The main players when it comes to sleep deprivation include the lack of estrogen (which plays a critical part in setting your internal time table), hot flashes and night sweats, sleep apnea (which can be attributed to both weight gain and a lack of estrogen), depression or anxiety, and the overuse of stimulants used to combat fatigue. While this list may look a bit overwhelming, most of these symptoms can be alleviated fairly easily by using a few counter-measures.

First, cut out relying on things like caffeine and nicotine to keep you going. While it may be one of the toughest things you have ever tackled, cutting the ties between you and your coffee and cigarettes will have a lasting impact on your health both now and far beyond menopause. If you find that quitting these things altogether isn’t a reality yet, try to stop using them as early in the day as possible. This gives your body a chance to recover from the stimulant effects of these drugs well before you lie down for a good night’s sleep. And, by the way, this goes for chocolate, too.

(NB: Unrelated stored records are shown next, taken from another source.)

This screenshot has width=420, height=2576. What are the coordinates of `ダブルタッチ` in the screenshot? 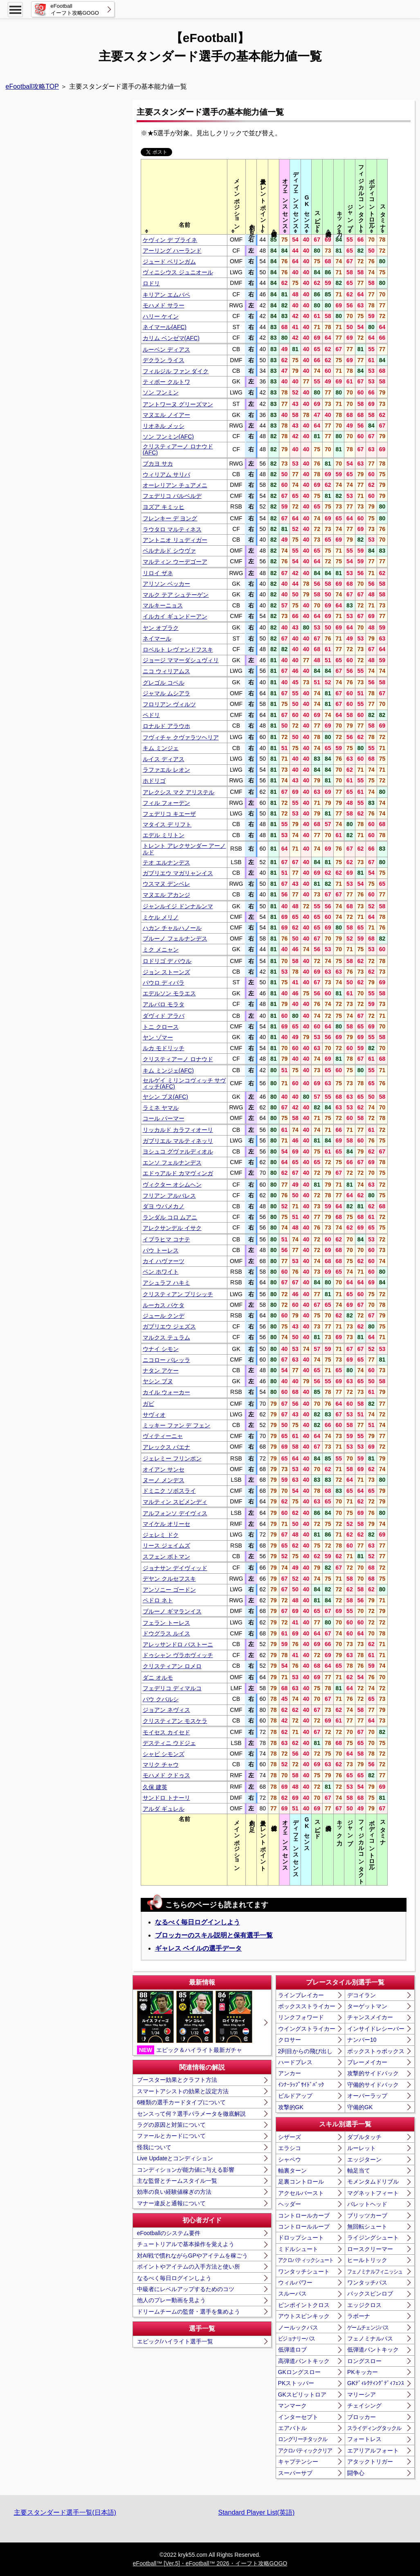 It's located at (364, 2137).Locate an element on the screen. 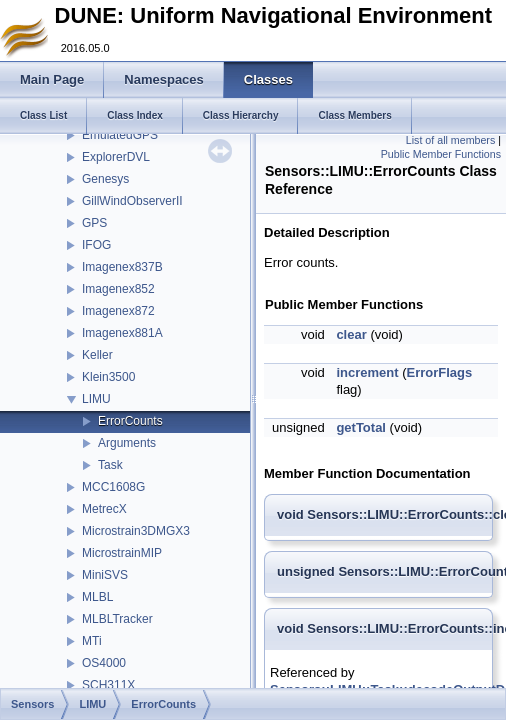 The width and height of the screenshot is (506, 720). clear is located at coordinates (351, 334).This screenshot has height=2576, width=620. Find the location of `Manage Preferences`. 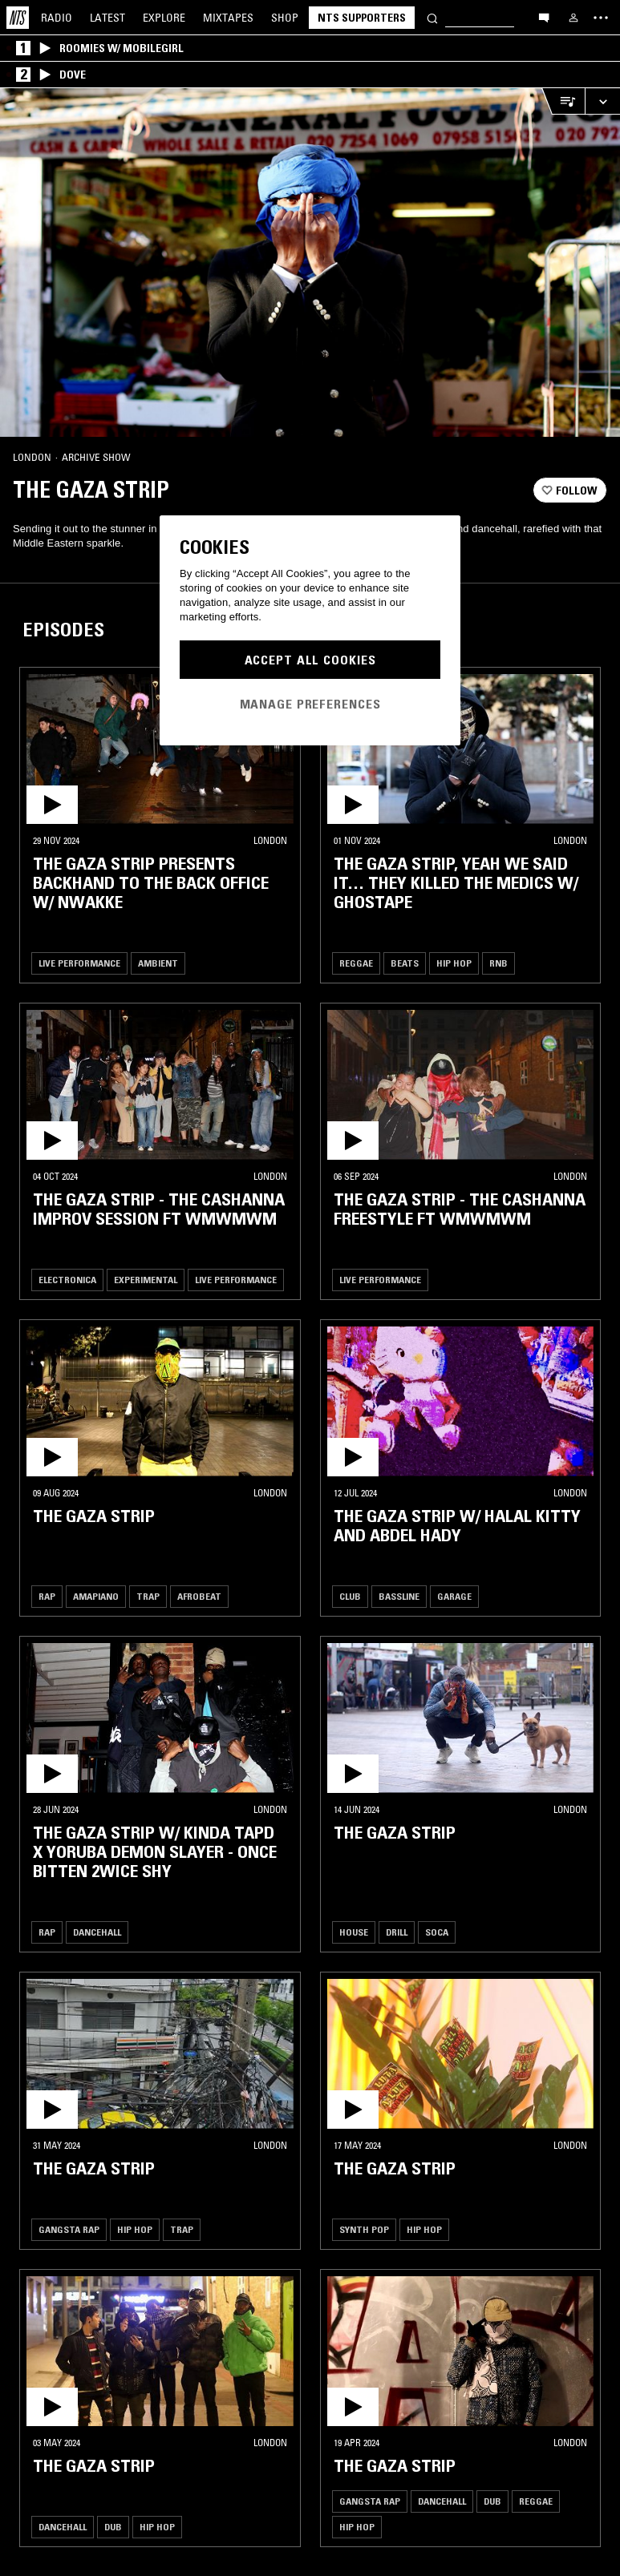

Manage Preferences is located at coordinates (310, 704).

Treating the symptoms of menopause such as hot flashes or night sweats can be tricky. Before going to your doctor and joining the hormone replacement therapy group, try eating some soy with your meals. Soy contains phyoestrogens that closely mimic human estrogen and can alleviate your symptoms without causing serious side effects such as cancer. Another tactic is to turn down the thermostat in your home.

Keeping your bedroom dark will help your brain understand that its time to sleep.

Lastly, try meditation. Not only with these techniques help you relax and fall asleep, meditation will also help you learn how to deal with stress during your daily life as well. Meditation in combination with practicing a bedtime routine such as going to sleep and waking at certain times and refraining from eating at least two hours before bed will go a long way to reducing the amount of time you spend staring into the dark.